Dreamspinner Presents


No bank is going to give a nomadic thrill seeker a loan, even if Tom Flynn wants to develop and run a retreat for disabled kids. Good thing he’s finally old enough to pull from his trust fund. However, it would mean settling down—because accessing the money requires him to be married—so he asks his best friend, Luke, to marry him.

Luke Marten’s goal is simple: don’t go on one more crazy adventure with Tom. Knowing how successful he has been in the past, Luke has a backup plan: don’t fall in love. He’s a goner when Tom not only proposes but confesses to one seriously hot kink.

For their friendship to survive this marriage, they’ll need to face DOMA, conservative judges, and long-held beliefs about each other. Talk about getting caught by the short hairs.


Tom and Luke have been friends forever. Tom is bi-sexual but Luke (who is gay) doesn’t know this. Tom’s been wandering the world doing a bit of this and that until his inheritance comes in at 35. He doesn’t realize he has to be married to get it. When he does he asks Luke to help him out.

Luke agrees to the plan – it really is for a good cause – and the two explore the feelings neither has let the other know.

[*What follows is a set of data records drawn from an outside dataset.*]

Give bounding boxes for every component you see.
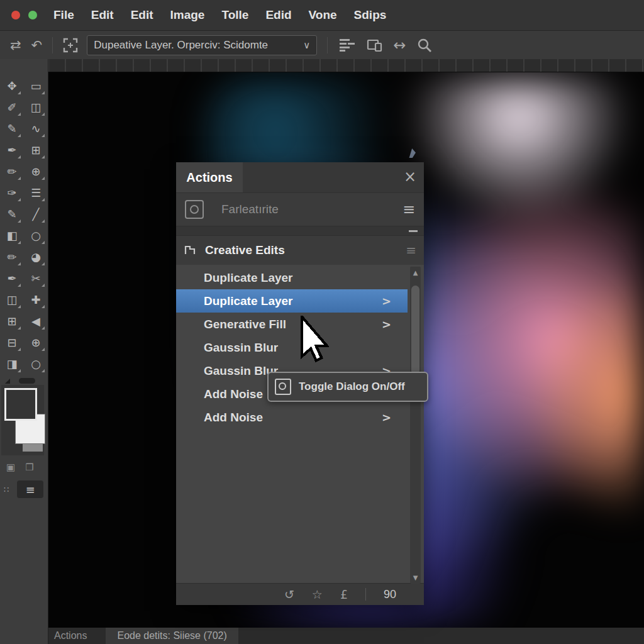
- ruler-tool-icon[interactable]: ○: [24, 225, 48, 246]
- options-right-icons: ↔: [328, 36, 432, 54]
- pen-tool-icon[interactable]: ✒: [0, 140, 24, 160]
- traffic-light-close-icon[interactable]: [11, 11, 20, 19]
- mixer-brush-tool-icon[interactable]: ✑: [0, 182, 24, 203]
- dots-cluster-icon[interactable]: ∷: [4, 485, 9, 494]
- menu-edid[interactable]: Edid: [265, 8, 291, 22]
- arrow-left-right-icon[interactable]: ↔: [393, 36, 406, 54]
- menu-sdips[interactable]: Sdips: [354, 8, 387, 22]
- chevron-right-icon: >: [382, 294, 391, 308]
- collapse-dash-icon[interactable]: [409, 230, 418, 232]
- dodge-tool-icon[interactable]: ◕: [24, 247, 48, 267]
- action-set-row[interactable]: Creative Edits ≡: [176, 236, 424, 265]
- screen-mode-icon[interactable]: ❒: [25, 462, 33, 473]
- type-tool-icon[interactable]: ☰: [24, 182, 48, 203]
- action-item[interactable]: Add Noise >: [176, 406, 408, 429]
- tool-bar: ✥ ▭ ✐ ◫ ✎ ∿: [0, 59, 48, 644]
- lasso-tool-icon[interactable]: ✐: [0, 97, 24, 118]
- clone-stamp-tool-icon[interactable]: ◫: [0, 289, 24, 310]
- workspace-layout-icon[interactable]: [339, 38, 355, 53]
- tool-grid: ✥ ▭ ✐ ◫ ✎ ∿: [0, 59, 48, 374]
- tab-actions[interactable]: Actions: [176, 162, 243, 192]
- status-left-label: Actions: [54, 630, 87, 641]
- transform-corners-icon[interactable]: [63, 38, 78, 53]
- status-info-box[interactable]: Eode detits: Siiese (702): [106, 628, 238, 644]
- swatch-mini-controls: [5, 378, 44, 384]
- actions-list: ▲ ▼ Duplicate Layer > Duplicate Layer > …: [176, 265, 424, 583]
- menu-edit-2[interactable]: Edit: [131, 8, 153, 22]
- star-icon[interactable]: ☆: [312, 589, 323, 601]
- photoshop-window: File Edit Edit Image Tolle Edid Vone Sdi…: [0, 0, 644, 644]
- options-bar: ⇄ ↶ Dupeative Layer. Orperciv: Scidomte …: [0, 31, 644, 60]
- ruler: [48, 59, 644, 72]
- preset-label: Farleatırite: [221, 203, 402, 216]
- zoom-in-tool-icon[interactable]: ⊕: [24, 332, 48, 353]
- tooltip: Toggle Dialog On/Off: [267, 372, 428, 402]
- default-colors-icon[interactable]: [5, 379, 10, 384]
- foreground-color-swatch[interactable]: [4, 388, 37, 421]
- scrollbar[interactable]: ▲ ▼: [410, 267, 421, 584]
- panel-footer: ↺ ☆ £ 90: [176, 583, 424, 605]
- preset-dropdown[interactable]: Dupeative Layer. Orperciv: Scidomte ∨: [87, 35, 317, 55]
- eyedropper-tool-icon[interactable]: ⊕: [24, 161, 48, 182]
- grid-tool-icon[interactable]: ⊞: [0, 311, 24, 331]
- brush-tool-icon[interactable]: ✎: [0, 118, 24, 139]
- shape-tool-icon[interactable]: ◀: [24, 311, 48, 331]
- sharpen-tool-icon[interactable]: ✒: [0, 268, 24, 289]
- action-item[interactable]: Gaussin Blur >: [176, 336, 408, 359]
- undo-arc-icon[interactable]: ↶: [31, 38, 43, 53]
- smudge-tool-icon[interactable]: ✏: [0, 247, 24, 267]
- toolbar-small-icons: ▣ ❒: [6, 462, 48, 473]
- panel-header-row: Farleatırite ≡: [176, 193, 424, 226]
- panel-tab-bar: Actions ×: [176, 162, 424, 193]
- gradient-tool-icon[interactable]: ◨: [0, 353, 24, 374]
- crop-tool-icon[interactable]: ◫: [24, 97, 48, 118]
- move-tool-icon[interactable]: ✥: [0, 75, 24, 96]
- switch-colors-icon[interactable]: [19, 378, 35, 384]
- toggle-dialog-icon: [275, 379, 291, 395]
- scissors-tool-icon[interactable]: ✂: [24, 268, 48, 289]
- add-anchor-tool-icon[interactable]: ✚: [24, 289, 48, 310]
- chevron-down-icon: ∨: [303, 40, 310, 51]
- footer-count: 90: [384, 588, 396, 601]
- scroll-up-icon[interactable]: ▲: [410, 269, 421, 276]
- menu-items: File Edit Edit Image Tolle Edid Vone Sdi…: [53, 8, 386, 22]
- menu-edit-1[interactable]: Edit: [91, 8, 114, 22]
- pencil-tool-icon[interactable]: ✏: [0, 161, 24, 182]
- panel-menu-icon[interactable]: ≡: [402, 202, 415, 217]
- action-item[interactable]: Generative Fill >: [176, 313, 408, 336]
- menu-file[interactable]: File: [53, 8, 74, 22]
- curvature-pen-tool-icon[interactable]: ✎: [0, 204, 24, 225]
- toolbar-bottom-row: ∷ ≡: [4, 480, 48, 498]
- list-view-button[interactable]: ≡: [17, 480, 43, 498]
- set-menu-icon[interactable]: ≡: [406, 244, 416, 257]
- scrollbar-thumb[interactable]: [411, 286, 419, 375]
- menu-bar: File Edit Edit Image Tolle Edid Vone Sdi…: [0, 0, 644, 31]
- menu-vone[interactable]: Vone: [309, 8, 337, 22]
- close-icon[interactable]: ×: [404, 169, 416, 185]
- marquee-tool-icon[interactable]: ▭: [24, 75, 48, 96]
- menu-image[interactable]: Image: [170, 8, 205, 22]
- pound-glyph-icon[interactable]: £: [340, 589, 348, 601]
- action-item[interactable]: Duplicate Layer >: [176, 289, 408, 313]
- status-info-text: Eode detits: Siiese (702): [117, 630, 226, 641]
- tooltip-label: Toggle Dialog On/Off: [299, 380, 405, 393]
- frame-tool-icon[interactable]: ⊞: [24, 140, 48, 160]
- folder-set-icon: [184, 244, 197, 257]
- traffic-light-zoom-icon[interactable]: [28, 11, 37, 19]
- panel-title: Actions: [186, 170, 232, 185]
- undo-icon[interactable]: ↺: [284, 589, 294, 601]
- history-brush-tool-icon[interactable]: ⊟: [0, 332, 24, 353]
- move-options-icon[interactable]: ⇄: [10, 38, 21, 53]
- object-selection-tool-icon[interactable]: ◧: [0, 225, 24, 246]
- search-icon[interactable]: [417, 38, 432, 53]
- menu-tolle[interactable]: Tolle: [221, 8, 248, 22]
- record-dialog-icon[interactable]: [185, 200, 204, 219]
- action-item[interactable]: Duplicate Layer >: [176, 266, 408, 289]
- zoom-tool-icon[interactable]: ○: [24, 353, 48, 374]
- action-set-label: Creative Edits: [205, 243, 406, 257]
- quick-mask-icon[interactable]: ▣: [6, 462, 15, 473]
- line-tool-icon[interactable]: ╱: [24, 204, 48, 225]
- device-preview-icon[interactable]: [367, 38, 383, 52]
- healing-brush-tool-icon[interactable]: ∿: [24, 118, 48, 139]
- scroll-down-icon[interactable]: ▼: [410, 574, 421, 581]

So… I liked this. I did not love it. The writing style was such that I found myself having to read and re-read parts to get who was doing what and why. It just didn’t flow smoothly for me, even though there was no high-brow concepts or anything standing in my way.

On the one hand I appreciated that the writer was kind of going for a more “minimalist” approach and letting each word/phrase/sentence fill with more meaning as a result, but the effect left me a bit confused rather than intrigued.

Tom and Luke are both compelling characters and I wish we’d had more story to get more deeply immersed with them. I was a bit bewildered by the added drama of the friend and the almost divorce and the angst surrounding the land. I’d have thought there was enough to deal with as it stood with the gay marriage and the time line and the friends to lovers and the “I’m bi-sexual”, etcetera.

I also never quite got a handle on how Luke and Tom felt toward each other before the deal. There was tension and I’m not sure how Tom managed to hide his sexuality from his BFF for so long – or why – but in the end I was still happy they found each other and could achieve their dreams.

I rounded this up from 3 to 3.5 simply because I appreciated the effort the author took to give us something new and different in terms of writing styles and I hope to see more from her.